Category: Component, UI

Glen Lipka has been thinking about Trees. He looked around for patterns for building them, and couldn’t find anything. Then he looked at examples such as the Ext Tree component and ended up writing up his dream tree:

  1. Hover.  This is a problem with Vista as well.  If it’s clickable, then it should afford clicking.  The best way to do this is with a color change in the background.  EXT and Vista do this very well in Menus, but they forget about it in the Tree.  Trees need clear hover states.  This is my number one pattern in general for trees and it is missing in tons of JS trees out there.
  2. Bigger target.  The hover in the above step needs to be wide.  As wide as the whole tree.  Plus it needs to have a little padding.  Give the user a decent target to hit.  Don’t make them hit a tiny spot.  Give them breathing room.
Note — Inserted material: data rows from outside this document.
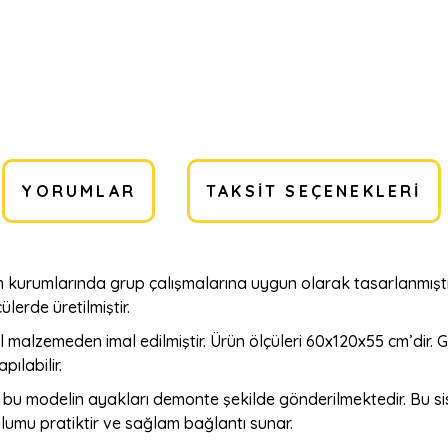
YORUMLAR
TAKSIT SEÇENEKLERI
kurumlarında grup çalışmalarına uygun olarak tasarlanmıştır.
lerde üretilmiştir.
l malzemeden imal edilmiştir. Ürün ölçüleri 60x120x55 cm’dir
pılabilir.
bu modelin ayakları demonte şekilde gönderilmektedir. Bu s
lumu pratiktir ve sağlam bağlantı sunar.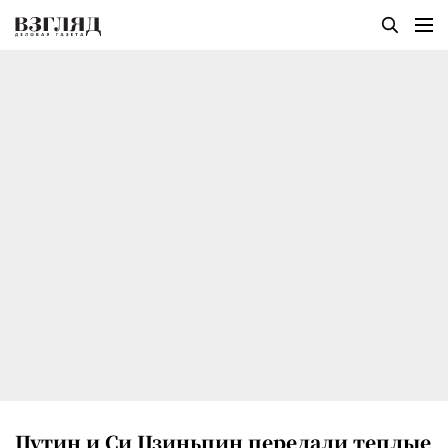
Путин и Си Цзиньпин передали теплые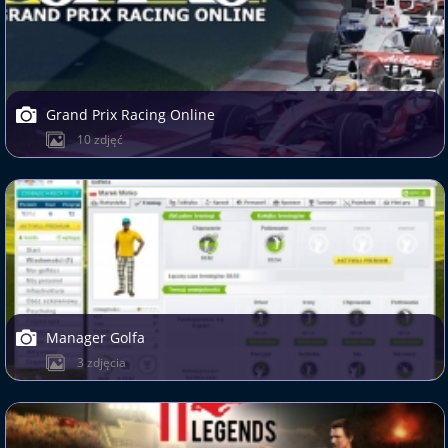
Grand Prix Racing Online
10 zdjęć
Manager Golfa
3 zdjęcia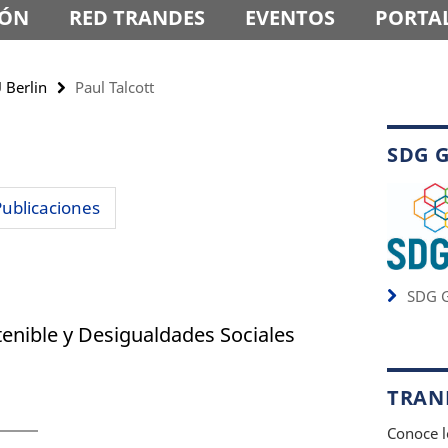
IÓN
RED TRANDES
EVENTOS
PORTAL
 Berlin
Paul Talcott
SDG 
Publicaciones
SDG G
enible y Desigualdades Sociales
TRAND
Conoce l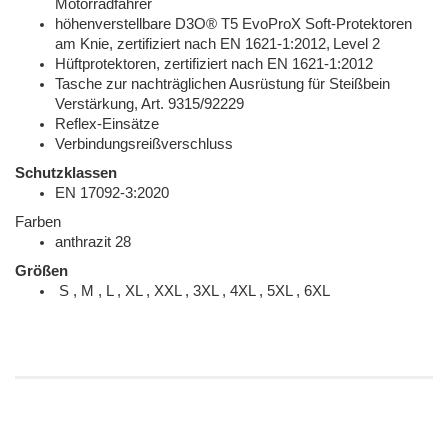
Motorradfahrer
höhenverstellbare D3O® T5 EvoProX Soft-Protektoren
am Knie, zertifiziert nach EN 1621-1:2012,
Level 2
Hüftprotektoren, zertifiziert nach EN 1621-1:2012
Tasche zur nachträglichen Ausrüstung für Steißbein
Verstärkung, Art. 9315/92229
Reflex-Einsätze
Verbindungsreißverschluss
Schutzklassen
EN 17092-3:2020
Farben
anthrazit 28
Größen
S , M , L , XL , XXL , 3XL , 4XL , 5XL , 6XL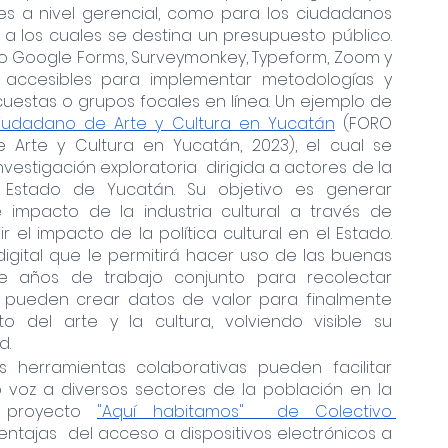
s a nivel gerencial, como para los ciudadanos 
a los cuales se destina un presupuesto público. 
mo Google Forms, Surveymonkey, Typeform, Zoom y 
 accesibles para implementar metodologías y 
uestas o grupos focales en línea. Un ejemplo de 
iudadano de Arte y Cultura en Yucatán
 (FORO 
rte y Cultura en Yucatán, 2023), el cual se 
estigación exploratoria  dirigida a actores de la 
el Estado de Yucatán. Su objetivo es generar 
impacto de la industria cultural a través de 
el impacto de la política cultural en el Estado. 
igital que le permitirá hacer uso de las buenas 
de años de trabajo conjunto para recolectar 
a pueden crear datos de valor para finalmente 
 del arte y la cultura, volviendo visible su 
d.
as herramientas colaborativas pueden facilitar 
voz a diversos sectores de la población en la 
l proyecto 
"Aquí habitamos"  de Colectivo 
s ventajas  del acceso a dispositivos electrónicos a 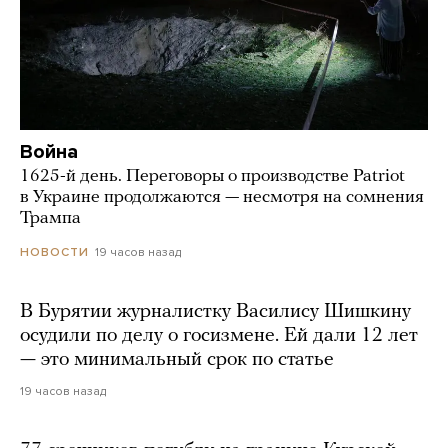
Война
1625-й день. Переговоры о производстве Patriot
в Украине продолжаются — несмотря на сомнения
Трампа
19 часов назад
НОВОСТИ
В Бурятии журналистку Василису Шишкину
осудили по делу о госизмене. Ей дали 12 лет
— это минимальный срок по статье
19 часов назад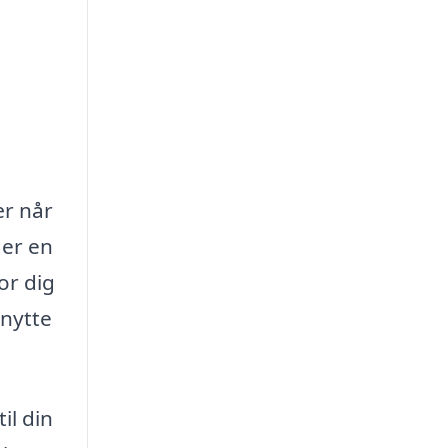
ær når
ger en
or dig
enytte
il din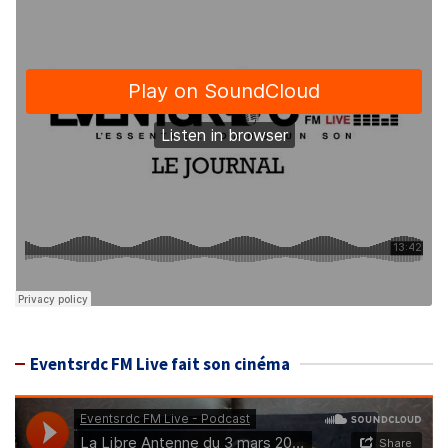
Eventsrdc FM Live fait son cinéma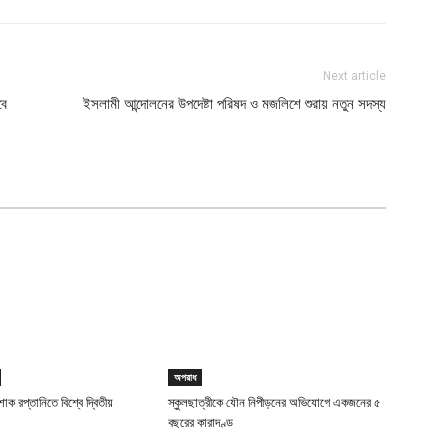
Next article
বে
ইসলামী আন্দোলনের উপদেষ্টা পরিষদ ও মজলিশে শুরায় নতুন সদস্য
অপরাধ
াক রপ্তানিতে বিশ্বে দ্বিতীয়
স্কুলছাত্রীকে যৌন নিপীড়নের অভিযোগে একজনের ৫
বছরের কারাদণ্ড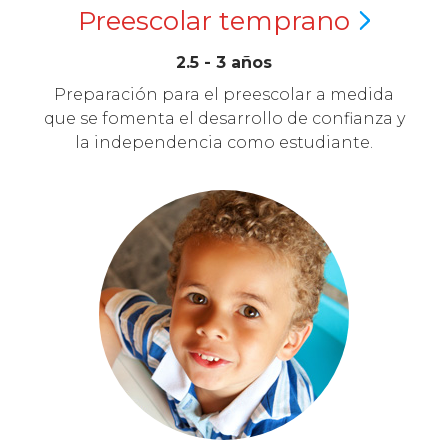
Preescolar
temprano
2.5 - 3 años
Preparación para el preescolar a medida
que se fomenta el desarrollo de confianza y
la independencia como estudiante.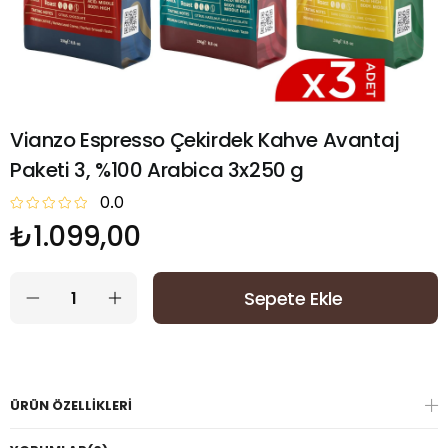
Vianzo Espresso Çekirdek Kahve Avantaj
Paketi 3, %100 Arabica 3x250 g
0.0
₺1.099,00
ÜRÜN ÖZELLIKLERI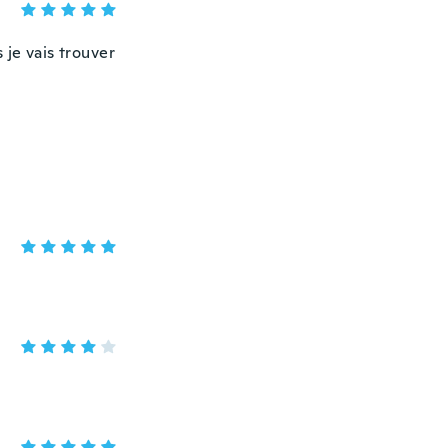
je vais trouver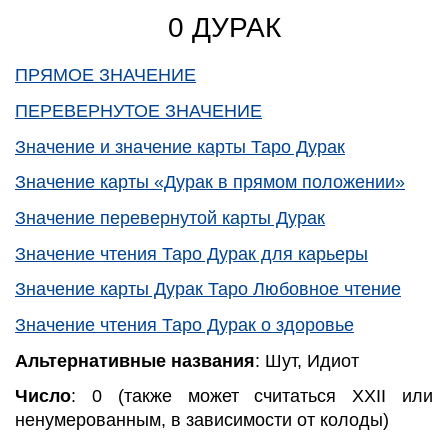
0 ДУРАК
ПРЯМОЕ ЗНАЧЕНИЕ
ПЕРЕВЕРНУТОЕ ЗНАЧЕНИЕ
Значение и значение карты Таро Дурак
Значение карты «Дурак в прямом положении»
Значение перевернутой карты Дурак
Значение чтения Таро Дурак для карьеры
Значение карты Дурак Таро Любовное чтение
Значение чтения Таро Дурак о здоровье
Альтернативные названия
: Шут, Идиот
Число
: 0 (также может считаться XXII или
ненумерованным, в зависимости от колоды)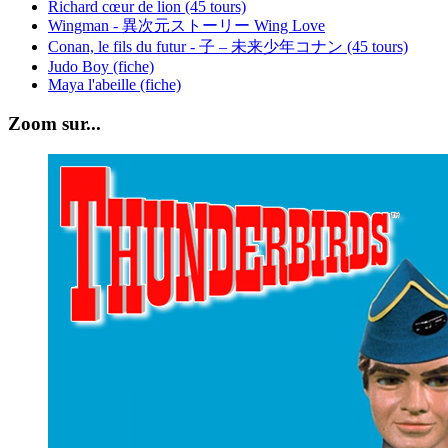
Richard cœur de lion (45 tours)
Wingman - 異次元ストーリー Wing Love
Conan, le fils du futur - 子 – 未来少年コナン (45 tours)
Judo Boy (fiche)
Maya l'abeille (fiche)
Zoom sur...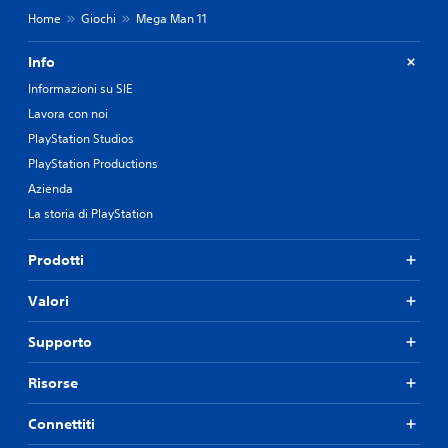
Home
Giochi
Mega Man 11
Info
Informazioni su SIE
Lavora con noi
PlayStation Studios
PlayStation Productions
Azienda
La storia di PlayStation
Prodotti
Valori
Supporto
Risorse
Connettiti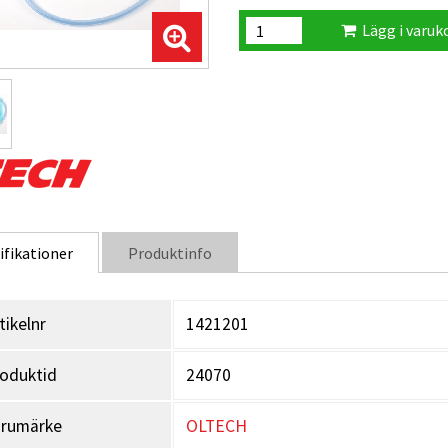
Lägg i varuk
ifikationer
Produktinfo
tikelnr
1421201
oduktid
24070
arumärke
OLTECH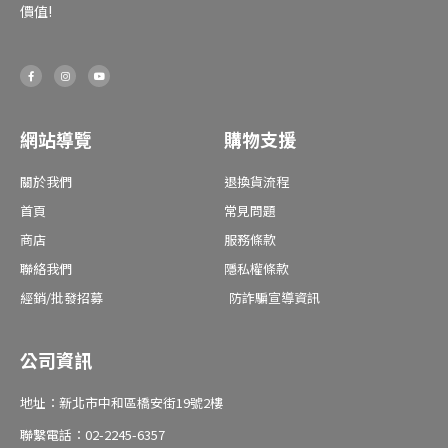
價值!
F
I
Y
a
n
o
c
s
u
e
t
t
b
a
u
o
g
b
o
r
e
網站導覽
購物支援
k
a
-
m
f
關於我們
退換貨流程
首頁
常見問題
商店
服務條款
聯絡我們
隱私權條款
經銷/批發招募
防詐騙宣導資訊
公司資訊
地址：新北市中和區橋安街19號2樓
聯繫電話：02-2245-6357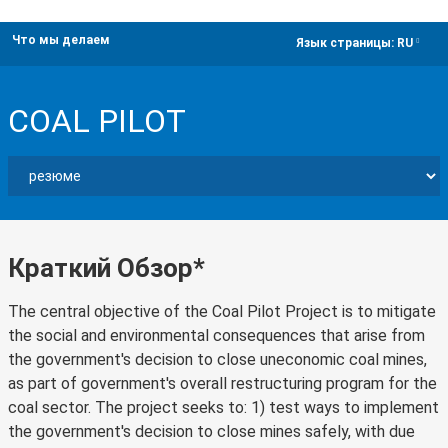
Что мы делаем
dropdown
Язык страницы:
RU
COAL PILOT
Краткий Обзор*
The central objective of the Coal Pilot Project is to mitigate
the social and environmental consequences that arise from
the government's decision to close uneconomic coal mines,
as part of government's overall restructuring program for the
coal sector. The project seeks to: 1) test ways to implement
the government's decision to close mines safely, with due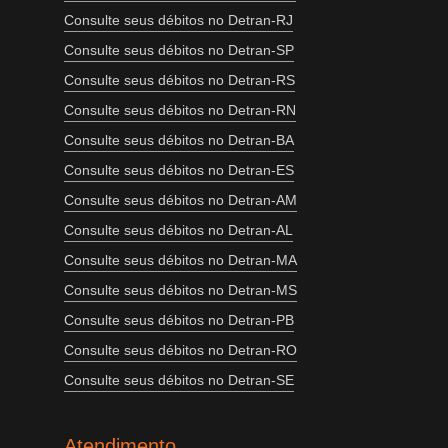
Consulte seus débitos no Detran-RJ
Consulte seus débitos no Detran-SP
Consulte seus débitos no Detran-RS
Consulte seus débitos no Detran-RN
Consulte seus débitos no Detran-BA
Consulte seus débitos no Detran-ES
Consulte seus débitos no Detran-AM
Consulte seus débitos no Detran-AL
Consulte seus débitos no Detran-MA
Consulte seus débitos no Detran-MS
Consulte seus débitos no Detran-PB
Consulte seus débitos no Detran-RO
Consulte seus débitos no Detran-SE
Atendimento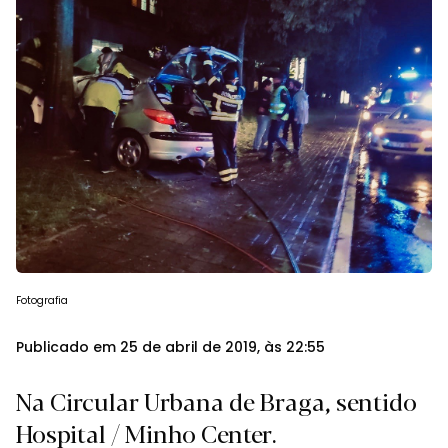
Fotografia
Publicado em 25 de abril de 2019, às 22:55
Na Circular Urbana de Braga, sentido
Hospital / Minho Center.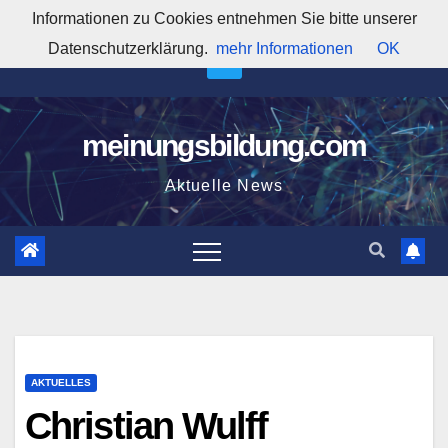
Zum
Informationen zu Cookies entnehmen Sie bitte unserer
12:38:11 AM
Inhalt
Datenschutzerklärung.
mehr Informationen
OK
springen
meinungsbildung.com
Aktuelle News
AKTUELLES
Christian Wulff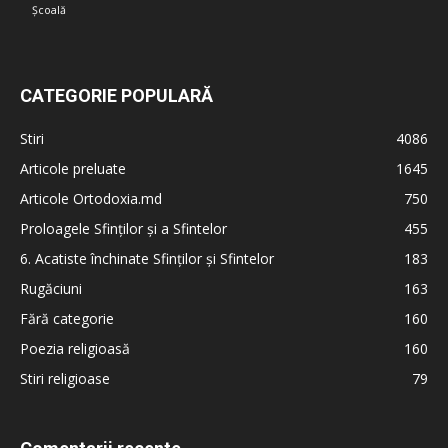
Școală
CATEGORIE POPULARĂ
Stiri
4086
Articole preluate
1645
Articole Ortodoxia.md
750
Proloagele Sfinților și a Sfintelor
455
6. Acatiste închinate Sfinților și Sfintelor
183
Rugăciuni
163
Fără categorie
160
Poezia religioasă
160
Stiri religioase
79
David Foltz says, “Don’t make the user play target practice”.  He is right.
  3. Keyboard shortcuts are good when the tree is focused, but what about when it’s blurred.  Keyboard shortcuts don’t work when tree is blurred.  In Vista the “on state” changes to be lower contrast on blur, so that it’s easier to tell that moving the mouse will have no effect.  In the EXT example, it doesn’t change.  This causes issues.  I actually asked the engineers to turn keyboard shortcuts off, and it seems that the keyboard option is not easily turn-off-able.

    The pattern I actually like with keyboard shortcuts better than this example is to move the “selector” or “hover” with the keyboard, and NOT the onstate. Moving the onstate changes the right side.  This is OK in an operating system, but not OK in a web application, where latency is much greater.  Interestingly, Vista is different than XP on this score.  Vista moves the hover state, although it looks like the onstate.  And XP actually moves the onstate.  Ugh, this is all a mess.

    Ok, the bottom line is:  Keyboard shortcuts for web trees should move the hover state and require an enter or spacebar.  This is the same pattern as keyboard shortcuts in raw HTML.

  4. Bigger On state.  It should be clearer that you are ON a selection.  It should be a background color going as wide as the whole tree.
  5. Should not collapse the entire tree.  The root node on a tree with only one root node should not collapse.  Even though I see this in lots of trees including Microsoft, I think its terrible.  Why would the user want to collapse the tree down to one node?  It makes no sense to me.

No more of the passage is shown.